◆ WORK INSTRUCTION
Apart from the images, every record below must be given again without alteration.

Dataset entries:
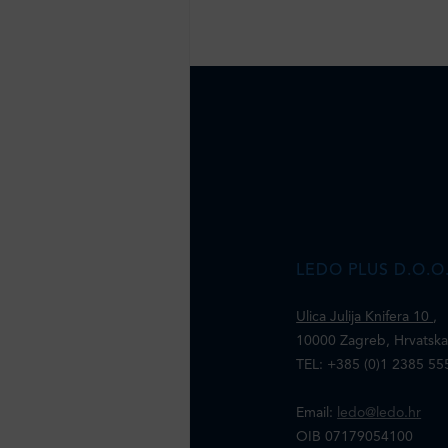
LEDO PLUS D.O.O
Ulica Julija Knifera 10
,
10000 Zagreb, Hrvatsk
TEL: +385 (0)1 2385 55
Email:
ledo@ledo.hr
OIB 07179054100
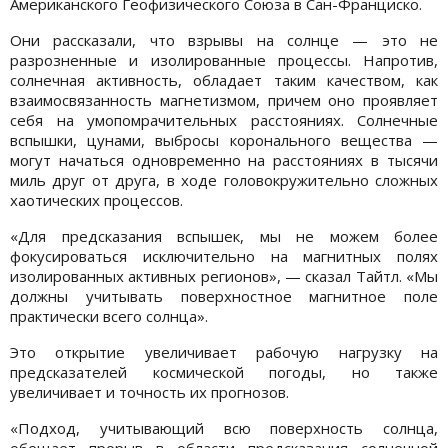
Американского Геофизического Союза в Сан-Франциско.
Они рассказали, что взрывы на солнце — это не
разрозненные и изолированные процессы. Напротив,
солнечная активность, обладает таким качеством, как
взаимосвязанность магнетизмом, причем оно проявляет
себя на умопомрачительных расстояниях. Солнечные
вспышки, цунами, выбросы коронального вещества —
могут начаться одновременно на расстояниях в тысячи
миль друг от друга, в ходе головокружительно сложных
хаотических процессов.
«Для предсказания вспышек, мы не можем более
фокусироваться исключительно на магнитных полях
изолированных активных регионов», — сказал Тайтл. «Мы
должны учитывать поверхностное магнитное поле
практически всего солнца».
Это открытие увеличивает рабочую нагрузку на
предсказателей космической погоды, но также
увеличивает и точность их прогнозов.
«Подход, учитывающий всю поверхность солнца,
обещает прорыв в области предсказания солнечной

◆ ANSWER SECTION
LEDO PLUS D.O.O
Ulica Julija Knifera 10
,
10000 Zagreb, Hrvatsk
TEL: +385 (0)1 2385 55
Email:
ledo@ledo.hr
OIB 07179054100
Американского Геофизического Союза в Сан-Франциско.
Они рассказали, что взрывы на солнце — это не
разрозненные и изолированные процессы. Напротив,
солнечная активность, обладает таким качеством, как
взаимосвязанность магнетизмом, причем оно проявляет
себя на умопомрачительных расстояниях. Солнечные
вспышки, цунами, выбросы коронального вещества —
могут начаться одновременно на расстояниях в тысячи
миль друг от друга, в ходе головокружительно сложных
хаотических процессов.
«Для предсказания вспышек, мы не можем более
фокусироваться исключительно на магнитных полях
изолированных активных регионов», — сказал Тайтл. «Мы
должны учитывать поверхностное магнитное поле
практически всего солнца».
Это открытие увеличивает рабочую нагрузку на
предсказателей космической погоды, но также
увеличивает и точность их прогнозов.
«Подход, учитывающий всю поверхность солнца,
обещает прорыв в области предсказания солнечной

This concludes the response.